3. Saving the bone is key.
With regard to bone resection, “less is more,” Dr. Saltzman said. “When bone is removed, it gives us fewer options for the future, particularly on the talar side.” An arthroplasty involving a flat cut can cause problems on the talar side, and he noted that some current prostheses employ a cut more like the natural curve of the talus.

This leads to natural load sharing. “There is less bone resection and it is more natural and oriented in a direction so that the trabeculi can resist the forces across the ankle,” said Dr. Saltzman, who thinks that talar failures in the past have been partially due to bone cuts that leave the talar bone microarchitecture poorly oriented to the implant.

4. Appreciate the articular geometry.
“Articular geometry is underappreciated,” he continued. Designs shifted from the highly unconstrained implants of the 1970s to a highly constrained implant (see Fig. 2) to the current single axis ankle, which uses two planes of motion and multiple degrees of freedom.

Modern implants, he said, “try to respect the radius to curvature and should improve range of motion. The articular geometry enables inversion, eversion, and natural rotation.”

5. Better engineering means better surgical equipment.
Improvements in the equipment used in implant surgery have also been significant and have helped reduce variation in surgical technique, said Dr. Saltzman. The result is more precise guidance that may include provisional positioning of the foot and ankle and fluoroscopic guidance.
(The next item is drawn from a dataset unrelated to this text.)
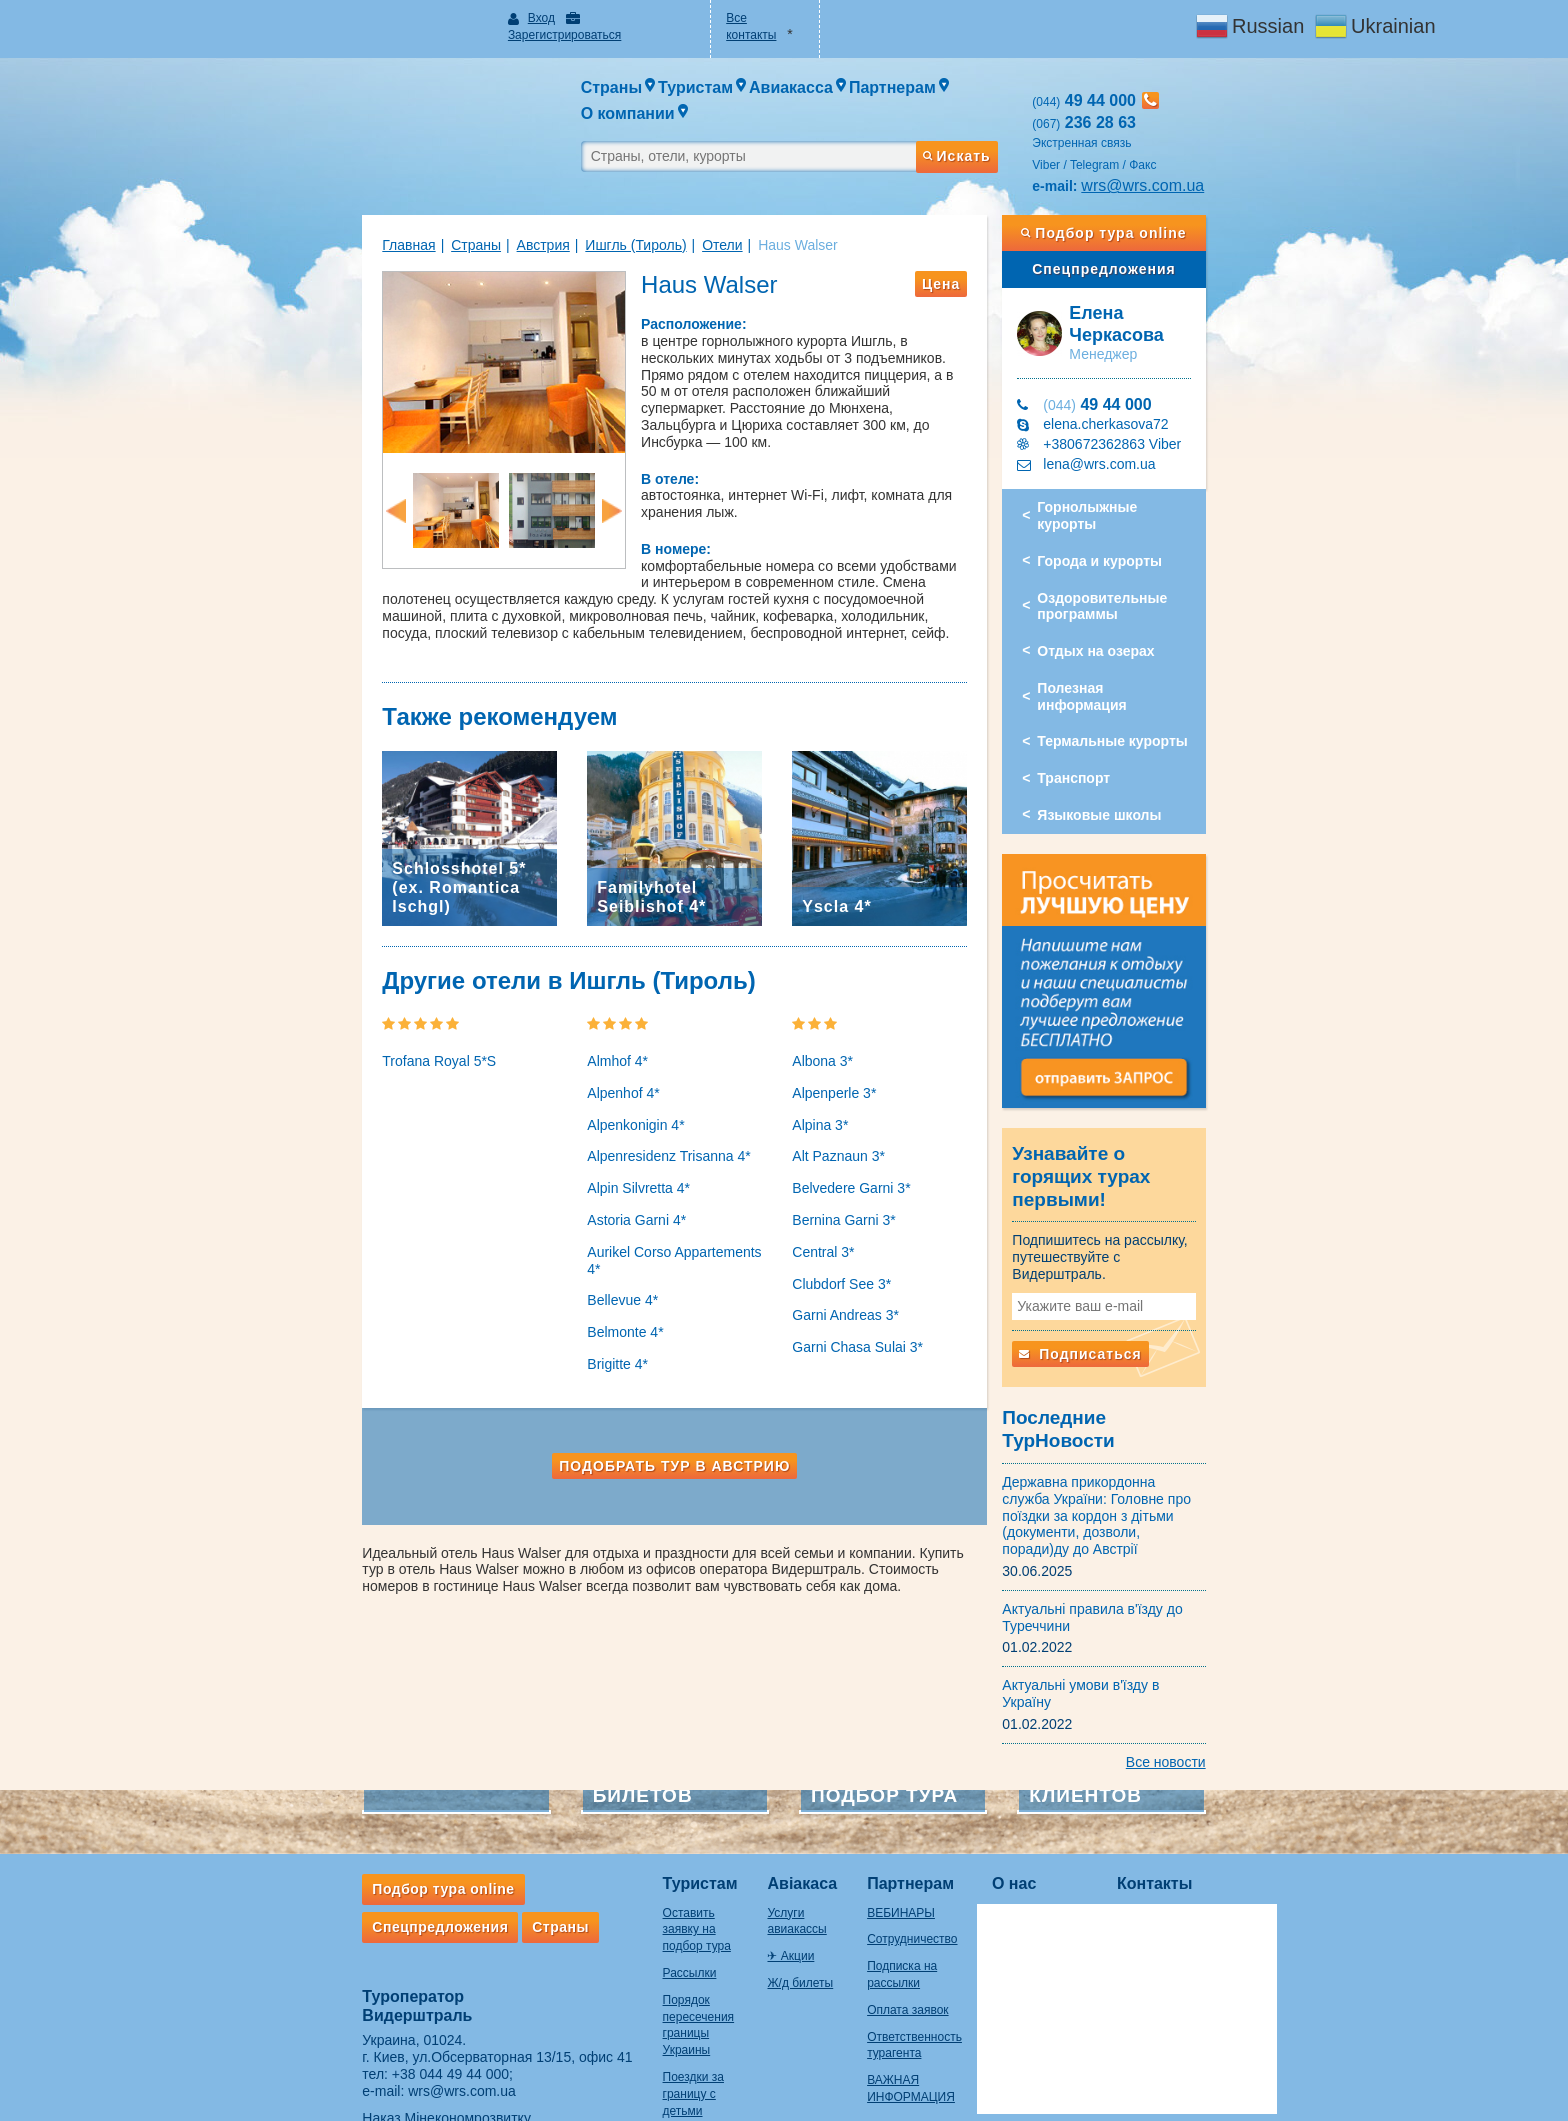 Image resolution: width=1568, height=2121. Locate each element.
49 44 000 (1137, 353)
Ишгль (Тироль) (557, 209)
A persistent problem in the United States is the Food and Drug Administration (FDA) requirement that every implant must “be packaged as being fitted with cement,” Dr. Saltzman said. He hopes the FDA will soon recognize the shift to porous metals and away from cement.

Looking to the future, Dr. Saltz-man said that many factors remain unknown, including wear and breakage rates of two- versus three-part prostheses, the minimum size and optimal form of polyethylene, how to stop talar subsidence, and how to decrease the learning curve.

The larger question—“Who should have fusion and who should have a replacement?”—is also unanswered.

Disclosure information: Dr. Hintermann—Integra; Dr. Saltzman—Elsevier, Tornier, TotalChart, Twin Star Medical, United Cerebral Palsy Research and Education Fund, Zimmer.